It is 125 years since the Hotel Metropole opened on Brighton seafront.
It is 125 years since the Hotel Metropole opened on Brighton seafront. Its successor - the Hilton Brighton Metropole - is marking the anniversary with an impressive exhibition of the people and events that are central to the city's development.
The exhibition was created in partnership with KEVIN NEWMAN (pictured left), a historian, teacher and founder of All-Inclusive History, a specialist in walking tours in and around Brighton and Hove. In the first of a series of articles, he recounts the origins of this historic hotel.
Following a private opening to the press and trade the previous week, Frederick Gordon Hotels Ltd, one of Britain’s first hotel chains opened their third Hotel Metropole and fifth hotel on July 26 1890.
The site was formerly a roller-skating rink, customs house, shops, drill hall, and 12 lodging houses on the King’s Road, in what was the West Laine Cliff Butts area.
Costing £57,000, built by Thomas Holloway, with more than 700 rooms and seating 500 diners simultaneously, the hotel was the largest and most prestigious in the town - as well as the nation’s largest hotel outside the capital.

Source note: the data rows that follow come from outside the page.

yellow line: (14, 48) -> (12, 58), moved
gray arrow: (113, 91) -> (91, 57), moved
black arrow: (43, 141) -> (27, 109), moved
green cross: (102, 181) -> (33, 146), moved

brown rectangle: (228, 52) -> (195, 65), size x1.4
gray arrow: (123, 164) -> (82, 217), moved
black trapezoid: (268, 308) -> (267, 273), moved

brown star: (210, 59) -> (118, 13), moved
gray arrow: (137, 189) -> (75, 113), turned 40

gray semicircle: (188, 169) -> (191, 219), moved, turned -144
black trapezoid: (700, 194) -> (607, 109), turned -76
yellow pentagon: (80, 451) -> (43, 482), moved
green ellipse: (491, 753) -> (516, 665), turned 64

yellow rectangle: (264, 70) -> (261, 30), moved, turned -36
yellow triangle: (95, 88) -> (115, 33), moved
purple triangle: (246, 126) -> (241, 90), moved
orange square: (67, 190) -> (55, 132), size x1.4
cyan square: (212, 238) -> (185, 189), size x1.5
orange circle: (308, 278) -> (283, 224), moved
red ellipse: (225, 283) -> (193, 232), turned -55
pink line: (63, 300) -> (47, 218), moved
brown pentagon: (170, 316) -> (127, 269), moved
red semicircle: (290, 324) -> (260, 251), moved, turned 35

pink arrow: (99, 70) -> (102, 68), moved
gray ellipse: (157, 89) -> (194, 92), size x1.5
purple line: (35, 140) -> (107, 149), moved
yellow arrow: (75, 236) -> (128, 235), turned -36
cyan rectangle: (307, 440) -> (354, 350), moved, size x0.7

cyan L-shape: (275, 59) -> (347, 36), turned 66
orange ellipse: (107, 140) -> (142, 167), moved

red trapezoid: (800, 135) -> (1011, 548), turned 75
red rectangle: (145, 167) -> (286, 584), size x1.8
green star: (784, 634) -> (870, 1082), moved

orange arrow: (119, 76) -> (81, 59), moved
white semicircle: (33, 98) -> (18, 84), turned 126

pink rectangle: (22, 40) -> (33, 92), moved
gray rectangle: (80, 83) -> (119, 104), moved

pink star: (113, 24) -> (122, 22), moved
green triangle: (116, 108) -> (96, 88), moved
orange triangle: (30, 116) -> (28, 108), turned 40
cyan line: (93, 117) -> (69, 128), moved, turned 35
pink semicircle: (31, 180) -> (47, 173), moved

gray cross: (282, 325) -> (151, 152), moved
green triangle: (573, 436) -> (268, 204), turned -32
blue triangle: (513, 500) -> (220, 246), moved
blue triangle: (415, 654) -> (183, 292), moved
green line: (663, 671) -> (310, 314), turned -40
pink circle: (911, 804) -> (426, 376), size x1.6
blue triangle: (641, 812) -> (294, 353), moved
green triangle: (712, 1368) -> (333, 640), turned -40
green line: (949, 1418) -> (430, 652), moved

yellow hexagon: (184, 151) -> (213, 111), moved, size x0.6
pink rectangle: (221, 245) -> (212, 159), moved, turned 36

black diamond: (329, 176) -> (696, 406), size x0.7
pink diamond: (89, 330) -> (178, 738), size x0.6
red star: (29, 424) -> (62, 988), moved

The hotel’s opening day caused such excitement that special luxury trains had to be chartered from London Victoria for the 1,500 extra visitors.
King’s Road turned red as a special red carpet of Hassocks sand graced the road to meet the VIPs who would climb the entrance steps.
Rumours flew around the town, including that the hotel sported over 4,000 bedrooms, that the Turkish baths could accommodate a thousand bathers at the same time, and that there were enough electric lights inside to light every house in Brighton.
Despite predictions that hotels as magnificent as the Metropole would never be viable, or that existing hotels would be hit by its opening, the Brighton and Hove Gazette was correct in its prediction that there was “Plenty of room for as new and elegant (an) hotel as the Metropole.”
The hotel’s opening day was the beginning of a golden era for Brighton hotels that would last until the late 1930s.